At the age of 50, Andrews returned to school seeking a PhD in Art in which she received her PhD from the University of North Texas. Andrews had previously given up painting due to the sudden death of her daughter, Jinxy, who had died in a car crash. Jean ("Jinxy") was an up and coming artist before her death. In order to honor her child, Andrews decided to continue painting in a move she called the 'Jinxy Principle.' Andrews graduated with her PhD in 1976.

== Career and research ==
Andrews returned to Texas and began collecting seashells at Corpus Christi in 1959. After learning how to scuba dive, she set out to explore many of the world's famous coastline including the Philippines, The Great Barrier Reef, Canary Islands, Panama, Costa Rica, and the Red Sea, collecting shells from around the world. Andrews was able to collect around 20,000 specimens and around 900 different species of shells. Her collection would come to be known as 'The Jean Andrews Recent Marine Seashell Collection' which is now held at the Texas Memorial Museum. Using this research Andrews published the Sea Shells of the Texas Coast in 1971. The book had photos of the shells with the description which was the first book on shells to have such a format.

Andrews had an obsession with chilies from a young age and became a self taught botanist. She grew her own peppers and eventually published her first of many books on peppers titled Peppers: The Domesticated Capsicums. Andrews painted all of the images for this book, spending around 40 hours a week painting the peppers. She then took her fascination with peppers global and began traveling the world in search of new chilies to grow by herself and experiment with in her cooking. Publishing The Pepper Trail: History and Recipes from Around the World in 1999.

== Later life and legacy ==
In 1991, Andrews was named as a Distinguished alumni at the University of Texas, she was the first woman to receive such an award in Natural Science at the university. Andrews was named as a Distinguished alumni at both University of Texas (1997) and University of North Texas (1991). As well as the first woman to be named at the Hall of Honor in the College of Natural Sciences at the University of Texas in 1991.

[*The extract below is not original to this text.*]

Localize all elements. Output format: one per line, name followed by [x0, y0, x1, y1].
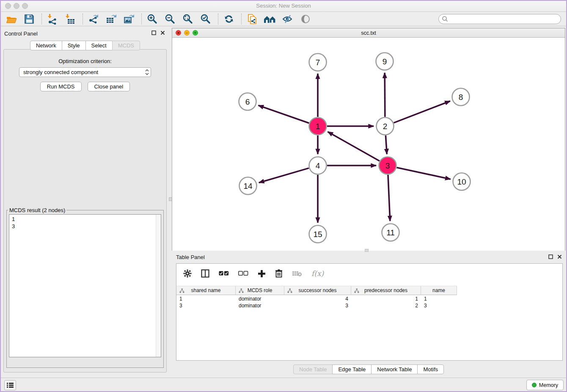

Andrews was an embroiderer since her childhood, which helped set up and fund an artisan group in Costa Rica called the Cooperative Artesania Santa Elena y Monteverde. This group allowed 150 women to make fabrics to achieve financial and personal independence.

She established two fellowships at the University of Texas, these allowed for professors to travel to the university to give lectures and share their knowledge with students. She also created four scholarships in honor of her children.

== Published works ==
- Sea Shells of the Texas Coast (1971)
- Shells and Shores of Texas. (1977)
- Texas Shells: A Field Guide (1981)
- Peppers: the Domesticated Capsicums (1984, revised in 1995)
- The Texas Bluebonnet (1986, revised in 1993)
- An American Wildflower Florilegium (1992)
- A Field Guide to Shells of the Texas Coast (1992)
- Red Hot Peppers: A Cookbook for the Not-So-Faint of Heart (1993)
- Field Guide to the Shells of the Florida Coast (1994)
- The Pepper Lady's Pocket Pepper Primer (1998)
- The Pepper Trail: History & Recipes From Around the World. (1999)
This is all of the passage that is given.